There are two complementary avenues for ensuring that humanity successfully navigates the transition into a world with advanced AI systems: Technical AI Safety and AI Governance. While Technical AI Safety is concerned with developing algorithms and frameworks for making safe AI possible, AI governance is concerned with how institutions make decisions about AI and with ensuring that AI is deployed safely (Dafoe 2020).
Compute Governance is the subfield of AI Governance concerned with controlling and governing access to computational resources (Heim 2021; Anderljung and Carlier 2021). Among different candidates for effective AI governance, Compute Governance stands out as particularly promising due to two factors:
In this post, I will explore possible implications on Compute Governance of a recently proposed technique for accelerating progress in AI research (Chen et al. 2019).
To properly contextualize the proposed technique, I will briefly summarize the state of Compute Governance. A series of reports from the Center for Security and Emerging Technology (CSET) examines the supply chain for computing resources (Khan et al.,2021). In particular, the reports
Results from this research have been presented before the U.S. Senate Foreign Relations Committee (Khan March 2021) and have received substantial media attention (PR1-PR10).
However, existing proposals for effective Compute Governance consistently make one central, simplifying argument: that research in advanced AI requires leading-edge, AI-specialized hardware. AI-specialized hardware is "computer chips that not only pack the maximum number of transistors [...] but also are tailor-made to efficiently perform specific calculations required by AI systems" (Khan April 2020). This AI-specialized hardware is up to a thousand times more efficient than traditional commodity hardware, translating into a technological advantage equivalent to ~20 years of Moore's Law-driven improvements over CPUs. Consequently, commodity hardware is typically not the focus of analyses of the supply chain and proposed policy interventions.
While most cutting-edge research occurs on AI-specialized hardware (Amodei and Hernandez 2018), it is unclear whether this is necessary or merely convenient. Furthermore, recent progress in algorithmic efficiency (Ye et al. 2021; Hernandez and Brown 2020) casts doubt on whether access to AI-specialized hardware will continue to be the main factor driving performance gains.

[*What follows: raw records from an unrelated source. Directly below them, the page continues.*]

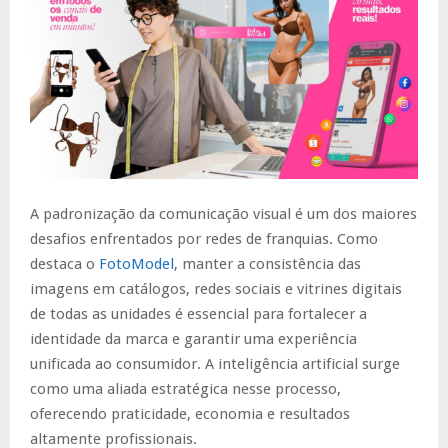
A padronização da comunicação visual é um dos maiores
desafios enfrentados por redes de franquias. Como
destaca o
FotoModel
, manter a consistência das
imagens em catálogos, redes sociais e vitrines digitais
de todas as unidades é essencial para fortalecer a
identidade da marca e garantir uma experiência
unificada ao consumidor. A inteligência artificial surge
como uma aliada estratégica nesse processo,
oferecendo praticidade, economia e resultados
altamente profissionais.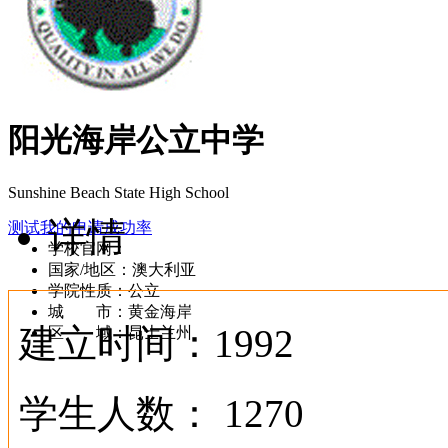
阳光海岸公立中学
Sunshine Beach State High School
详情
测试我的申请成功率
学校官网：
www.sunshinebeachhigh.eq.edu.au
国家/地区：澳大利亚
学院性质：公立
城 市：黄金海岸
建立时间：1992
区 域：昆士兰州
学生人数： 1270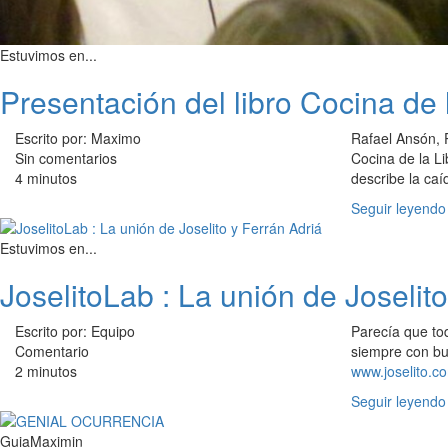
Estuvimos en...
Presentación del libro Cocina de
Escrito por: Maximo
Rafael Ansón, 
Sin comentarios
Cocina de la Li
4 minutos
describe la caí
Seguir leyendo
Estuvimos en...
JoselitoLab : La unión de Joselit
Escrito por: Equipo
Parecía que tod
Comentario
siempre con bu
2 minutos
www.joselito.c
Seguir leyendo
GuiaMaximin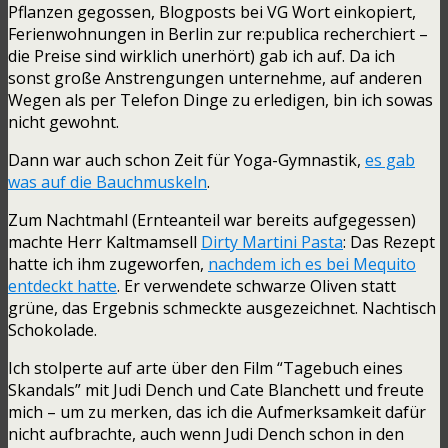
Pflanzen gegossen, Blogposts bei VG Wort einkopiert,
Ferienwohnungen in Berlin zur re:publica recherchiert –
die Preise sind wirklich unerhört) gab ich auf. Da ich
sonst große Anstrengungen unternehme, auf anderen
Wegen als per Telefon Dinge zu erledigen, bin ich sowas
nicht gewohnt.
Dann war auch schon Zeit für Yoga-Gymnastik,
es gab
was auf die Bauchmuskeln
.
Zum Nachtmahl (Ernteanteil war bereits aufgegessen)
machte Herr Kaltmamsell
Dirty Martini Pasta
: Das Rezept
hatte ich ihm zugeworfen,
nachdem ich es bei Mequito
entdeckt hatte
. Er verwendete schwarze Oliven statt
grüne, das Ergebnis schmeckte ausgezeichnet. Nachtisch
Schokolade.
Ich stolperte auf arte über den Film “Tagebuch eines
Skandals” mit Judi Dench und Cate Blanchett und freute
mich – um zu merken, das ich die Aufmerksamkeit dafür
nicht aufbrachte, auch wenn Judi Dench schon in den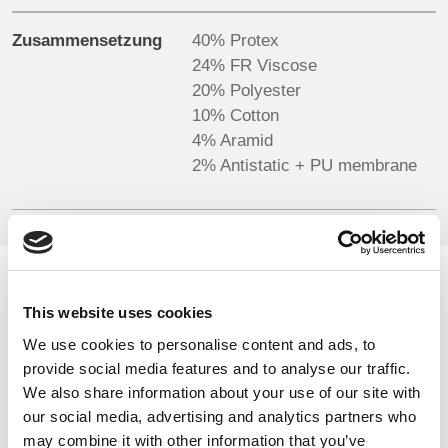
Zusammensetzung
40% Protex
BELGIUM,
UK, NORTHERN
DENMARK,
IRELAND &
24% FR Viscose
ICELAND,
REPUBLIC OF
20% Polyester
NORWAY &
IRELAND
10% Cotton
SWEDEN
4% Aramid
2% Antistatic + PU membrane
VERFÜGBARE FARBEN
This website uses cookies
On-line Farben - Bitte kontaktieren Sie uns für Informationen
We use cookies to personalise content and ads, to
über neue Ergänzungen der Farbpalette , die über den
provide social media features and to analyse our traffic.
speziellen Farbstoff-Service einschließlich derjenigen, die
We also share information about your use of our site with
auf Aufträge Mindest meterage unterliegen können
our social media, advertising and analytics partners who
may combine it with other information that you’ve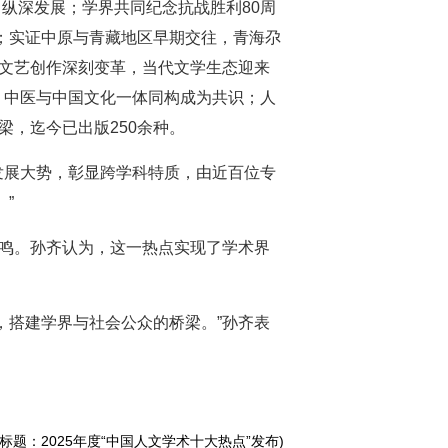
向纵深发展；学界共同纪念抗战胜利80周
年；实证中原与青藏地区早期交往，青海尕
映文艺创作深刻变革，当代文学生态迎来
，中医与中国文化一体同构成为共识；人
梁，迄今已出版250余种。
发展大势，彰显跨学科特质，由近百位专
”
争鸣。孙齐认为，这一热点实现了学术界
，搭建学界与社会公众的桥梁。”孙齐表
原标题：2025年度“中国人文学术十大热点”发布)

Much of the performance advantage of AI-specialized hardware comes from sacrificing flexibility for efficiency (Heim 2021). In particular, as the pivotal operations of learning in deep networks are "embarrassingly parallel" operations (dense matrix multiplication), AI-specialized hardware sacrifices sequential processing speed for increased parallel processing bandwidth (Gupta 2020). Embracing this trade-off has been the primary driver behind the impressive increase in computational capabilities of AI-specialized hardware (Sato et al. 2017).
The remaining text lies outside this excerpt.